Having an interesting, believable character is crucial to a good story. But it isn’t enough to make a story. Finding character motivation is what makes a story.
In creating a character the writer creates the looks, the emotions and the actions. But, if that well crafted character just sits around, a reader will wander away in a few pages. The character must do something meaningful.
People do not go rushing from place to place just to go rushing. They have reasons to go places, things they want to accomplish on the way and when they get to their destinations.
People do ultimately meaningless things like cleaning house. After all, even though the goal of a clean house can be realized, it is short term as dust and dirt quickly return. The purpose of cleaning is to keep the dust and dirt down to manageable amounts.
This is not a good story.
What is this new character going to do? Why would the character want to do whatever this is? Why does this matter?
Finding character motivation require the writer to answer these questions.
The answers may be as simple as adjusting to a new life normal, growing up a little as it was for Aleta in my book “Edwina”. The answers may be changes in the characters around the main character as it was in “Dora’s Story” where Dora’s purpose was to survive and live her life as a goat while the people who own her change because of her.
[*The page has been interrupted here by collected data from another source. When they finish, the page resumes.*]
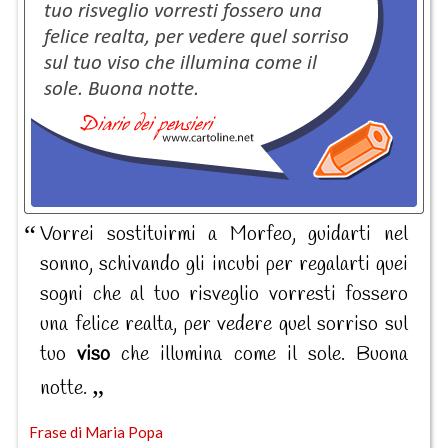
Vorrei sostituirmi a Morfeo, guidarti nel
sonno, schivando gli incubi per regalarti quei
sogni che al tuo risveglio vorresti fossero
una felice realta, per vedere quel sorriso sul
tuo
viso
che illumina come il sole. Buona
notte.
Frase di Maria Popa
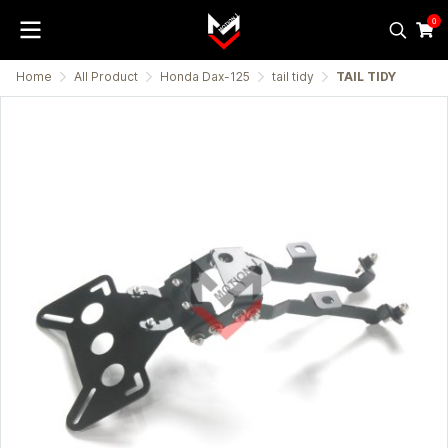
0
Home
All Product
Honda Dax-125
tail tidy
TAIL TIDY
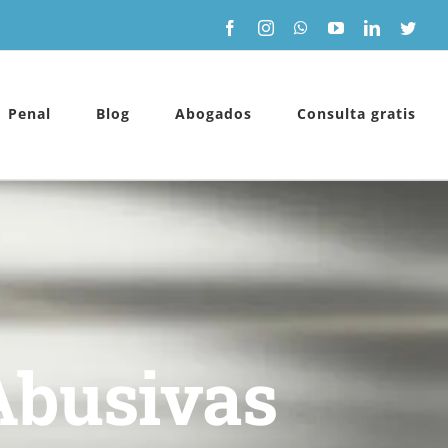
Facebook
Instagram
WhatsApp
YouTube
LinkedIn
Twitt
Penal
Blog
Abogados
Consulta gratis
Abusivas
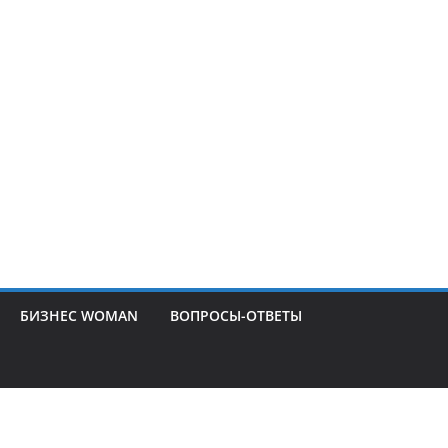
БИЗНЕС WOMAN
ВОПРОСЫ-ОТВЕТЫ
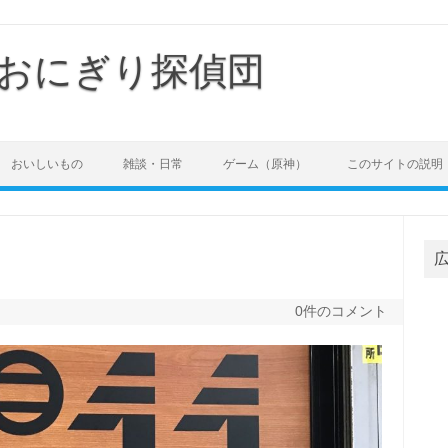
おにぎり探偵団
おいしいもの
雑談・日常
ゲーム（原神）
このサイトの説明
）
0件のコメント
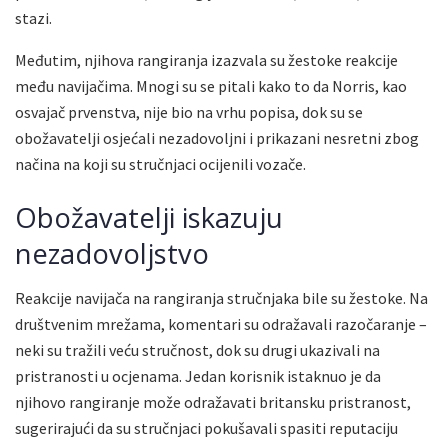
stazi.
Međutim, njihova rangiranja izazvala su žestoke reakcije
među navijačima. Mnogi su se pitali kako to da Norris, kao
osvajač prvenstva, nije bio na vrhu popisa, dok su se
obožavatelji osjećali nezadovoljni i prikazani nesretni zbog
načina na koji su stručnjaci ocijenili vozače.
Obožavatelji iskazuju
nezadovoljstvo
Reakcije navijača na rangiranja stručnjaka bile su žestoke. Na
društvenim mrežama, komentari su odražavali razočaranje –
neki su tražili veću stručnost, dok su drugi ukazivali na
pristranosti u ocjenama. Jedan korisnik istaknuo je da
njihovo rangiranje može odražavati britansku pristranost,
sugerirajući da su stručnjaci pokušavali spasiti reputaciju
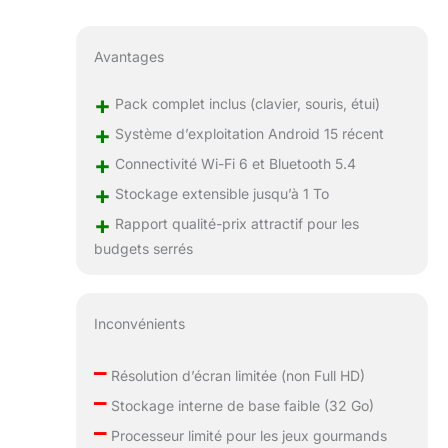
utilisation pour
garantir des
performances
Avantages
optimales. 【Wi-Fi
6 et Bluetooth
+
Pack complet inclus (clavier, souris, étui)
5.4】Cette
tablette Android
+
Système d’exploitation Android 15 récent
est compatible
+
Connectivité Wi-Fi 6 et Bluetooth 5.4
avec le Wi-Fi 6 et
+
le Bluetooth 5.4.
Stockage extensible jusqu’à 1 To
Elle prend en
+
Rapport qualité-prix attractif pour les
charge le Wi-Fi
budgets serrés
double bande (5
GHz/2,4 GHz)
pour un transfert
de données stable
Inconvénients
et rapide. Le
Bluetooth 5.4
–
Résolution d’écran limitée (non Full HD)
assure une
–
compatibilité
Stockage interne de base faible (32 Go)
optimale avec
–
Processeur limité pour les jeux gourmands
tous vos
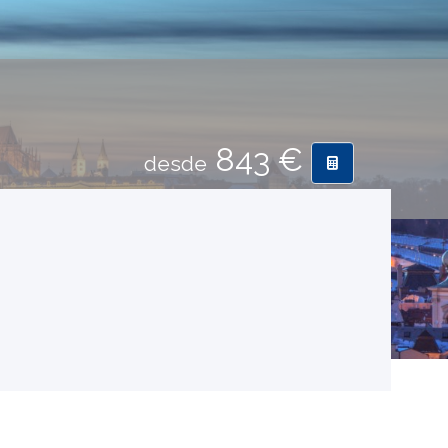
843 €
desde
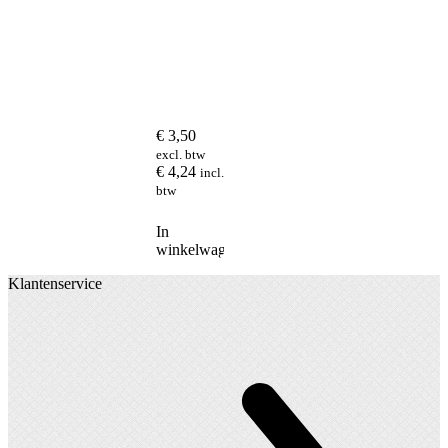
€
3,50
excl. btw
€
4,24
incl.
btw
In
winkelwagen
Klantenservice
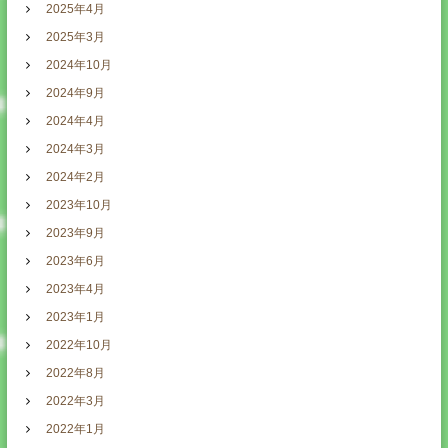
2025年4月
2025年3月
2024年10月
2024年9月
2024年4月
2024年3月
2024年2月
2023年10月
2023年9月
2023年6月
2023年4月
2023年1月
2022年10月
2022年8月
2022年3月
2022年1月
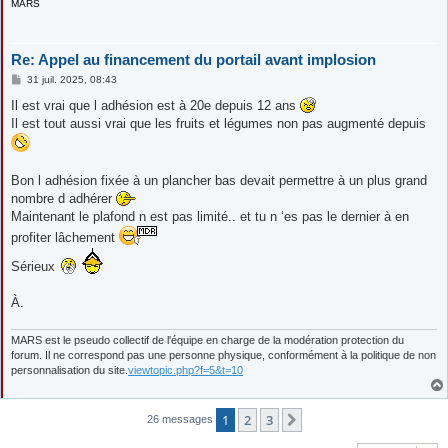
MARS
Re: Appel au financement du portail avant implosion
M
31 juil. 2025, 08:43
e
s
Il est vrai que l adhésion est à 20e depuis 12 ans
s
Il est tout aussi vrai que les fruits et légumes non pas augmenté depuis
a
g
e
Bon l adhésion fixée à un plancher bas devait permettre à un plus grand
nombre d adhérer
Maintenant le plafond n est pas limité.. et tu n ‘es pas le dernier à en
profiter lâchement
Sérieux
À.
MARS est le pseudo collectif de l'équipe en charge de la modération protection du
forum. Il ne correspond pas une personne physique, conformément à la politique de non
personnalisation du site.
viewtopic.php?f=5&t=10
1
2
3
Suivante
26 messages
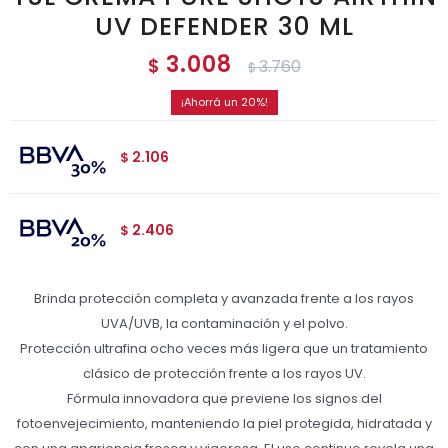
UV DEFENDER 30 ML
3.008
$
3.760
$
20
2.106
$
2.406
$
Brinda protección completa y avanzada frente a los rayos
UVA/UVB, la contaminación y el polvo.
Protección ultrafina ocho veces más ligera que un tratamiento
clásico de protección frente a los rayos UV.
Fórmula innovadora que previene los signos del
fotoenvejecimiento, manteniendo la piel protegida, hidratada y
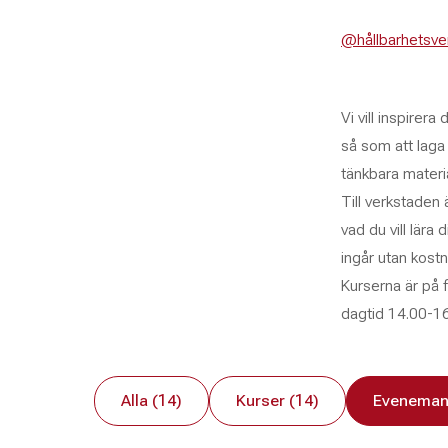
@hållbarhetsve
Vi vill inspirer
så som att laga
tänkbara materi
Till verkstaden 
vad du vill lära 
ingår utan kostn
Kurserna är på f
dagtid 14.00-16
Alla (14)
Kurser (14)
Eveneman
In “The Carduan Chronicles” the characters have many layers of motivations as each must face the loss of their former lives, rebuilding their new lives and learning to survive on a new planet. As I write the Planet Autumn series, each of the main characters must grow up even as they find they are ultimately on a planetary quest.
Notice the use of the word must. This is important for finding character motivation. The character must accomplish or attempt to accomplish some goal that changes who he or she is in some way.
Then the character becomes part of a story. The motivation determines the plot.